Une fois, il voulut lui offrir un bonbon, mais il refusa véhémentement, il avait entendu parler des messieurs qui offrent des sucreries aux enfants, et cela augmenta sa peur, mais il continua quand même.

Un jour, en rentrant du square, sa mère l’interrogea : « Tu ne joues plus avec tes amis, tu es fâché avec eux ? ». Il répondit d’un grognement incompréhensible. Mais il était averti, elle pouvait découvrir son mensonge.

Leurs parties d’échec avaient progressivement créé un lien d’attachement entre eux. Par moments, il avait même l’impression qu’il le prenait pour son fils, un fils dont il ne parlerait jamais. Dès qu’il arrivait dans le square, il faisait le tour pour voir s’il était arrivé et il était déçu quand il tardait. Mais il venait toujours, comme s’il ne pouvait se passer de lui. Quand il le voyait son visage paraissait s’illuminer.

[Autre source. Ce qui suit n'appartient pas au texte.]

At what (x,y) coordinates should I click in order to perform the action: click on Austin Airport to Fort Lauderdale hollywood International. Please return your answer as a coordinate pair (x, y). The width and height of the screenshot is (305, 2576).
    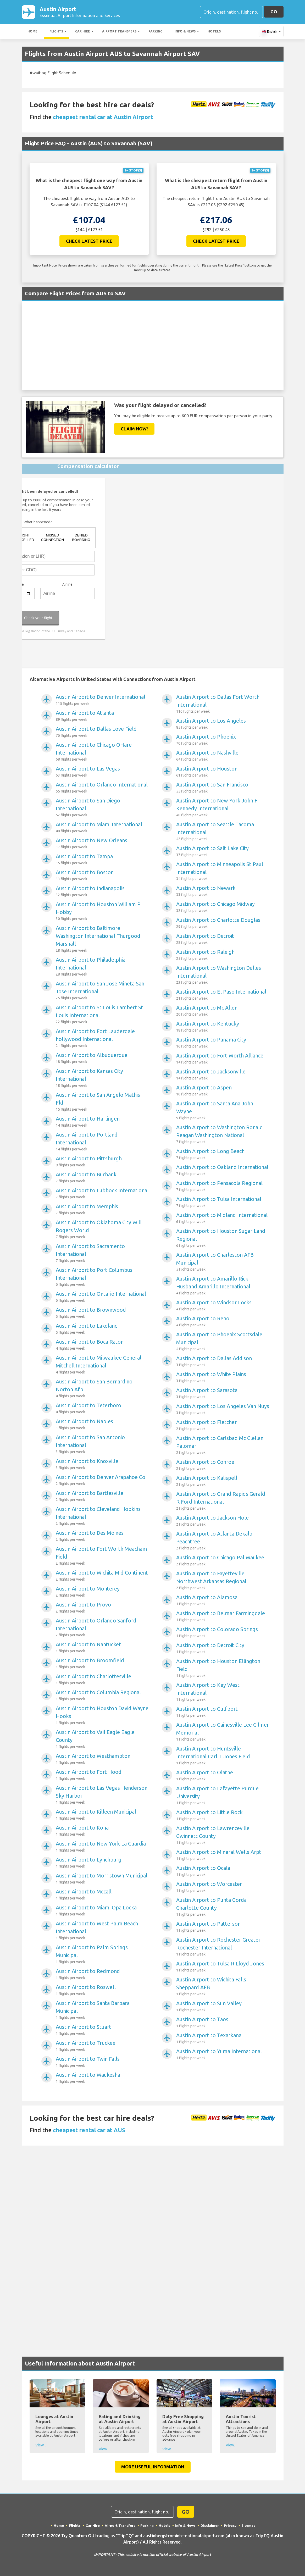
    Looking at the image, I should click on (102, 1039).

Les jours de congé, il lui manquait. Il rêvait qu’il sonne à la porte pour venir le voir. Mais il ne venait jamais. Il comprit petit à petit qu’il lui manquait plus que les parties d’échec. Le mystère attaché à sa personne le fascinait. Il le connaissait sans le connaître, il l’aimait sans même savoir qui il était. Et puis il ne savait pas s’il l’avait choisi par hasard ou, si, une raison particulière, qu’il ne connaissait pas, une raison sans doute inavouable, l’avait guidé vers lui.

Il était concentré sur un coup difficile car il voulait éviter la situation de pat, cette position dans laquelle, quelque soit le mouvement du roi adverse, il se met en échec. Il devait réfléchir depuis plusieurs minutes quand il entendit la voix de ma mère                                                        

- Monsieur, que faites-vous avec mon fils ?

- Madame, je ne lui fais aucun mal. Il y a quelque mois, passant dans ce square j’ai cru apercevoir au loin mon petit garçon que sa mère a enlevé il y a deux ans et que je n’ai jamais revu. Toutes mes tentatives pour le retrouver se sont soldées par des échecs. Tous les jours j’emprunte quelques minutes de votre fils pour atténuer mon chagrin.